They remained in a close embrace for an instant, then returned to their respective occupations.

This took place in Rue de Babylone, in a sort of pavilion, already very old, for it dated from the reign of Louis XIII., and stood by itself at the end of the street, whose most modest structure—and at the same time the one nearest the said pavilion—was the house, to-day torn down, which was then called the hôtel d'Estrelle.

While Julien and his mother were engaged in the conversation we have just reported, two other persons were talking in a dainty little salon of the aforesaid hôtel d'Estrelle, a cool, homelike apartment, decorated in the style of the last years of Louis XVI., a pretty bastard Greek style, a little stiff in outline, but harmonious in tone and set off by much gilding against a pearl-white ground. The Comtesse d'Estrelle was simply dressed in a half-mourning gown of gray silk, and her friend the Baronne d'Ancourt in a morning visiting costume—that is to say, in an elaborate combination of muslins, ribbons and lace.

"Dear heart," she was saying to the countess, "I don't understand you at all. You are twenty years old; you are as beautiful as the Loves, and you persist in living in solitude like the wife of a petty bourgeois! You have put off your mourning, and everybody knows that you had no reason to regret your husband, the least regrettable of mankind. He left you a fortune; that is the only reasonable thing he ever did in his life."
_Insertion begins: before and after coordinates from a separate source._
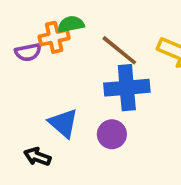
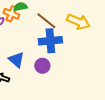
orange cross: (54, 37) -> (11, 14), turned 35

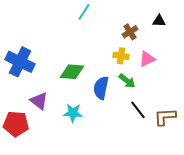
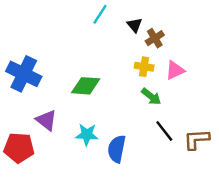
black triangle: (159, 21) -> (135, 25), moved, turned 48
blue semicircle: (101, 88) -> (117, 149), moved

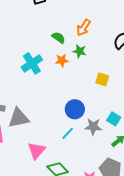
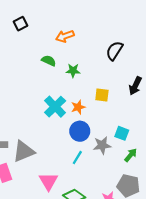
orange arrow: (84, 28) -> (65, 36), moved, turned 48
orange star: (62, 60) -> (78, 107), moved
cyan cross: (32, 63) -> (55, 107), moved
"And as to that, my dear baroness, you are entirely mistaken. The fortune the count left me is overburdened with debts; I was told that, by making a few sacrifices and depriving myself of some luxuries, I might clear myself in a few years. So I accepted the succession without looking into it very carefully, and the result is that to-day, after two years of uncertainty and long explanations of which I did not understand a word, my new solicitor, who is a very honorable man, assures me that I have been deceived and that I am much nearer being poor than rich. The case is so serious, my dear, that I have been in consultation with him this morning to decide whether or not I could keep this house."

"What! sell your house! Why, that is impossible, my dear! It would be a stain on your husband's memory. His family will never consent to that."

"His family say that they will not consent, but they also say that they will not help me in any way. What do they want, and what do they expect me to do?"

"They are a detestable family!" cried the baroness, "but I ought not to be astonished at anything that the old marquis and his bigot of a wife may do!"

At that moment Monsieur Marcel Thierry was announced.

"Show him in," said the countess; and she added, addressing the baroness: "it is the very person of whom I was just speaking—my solicitor."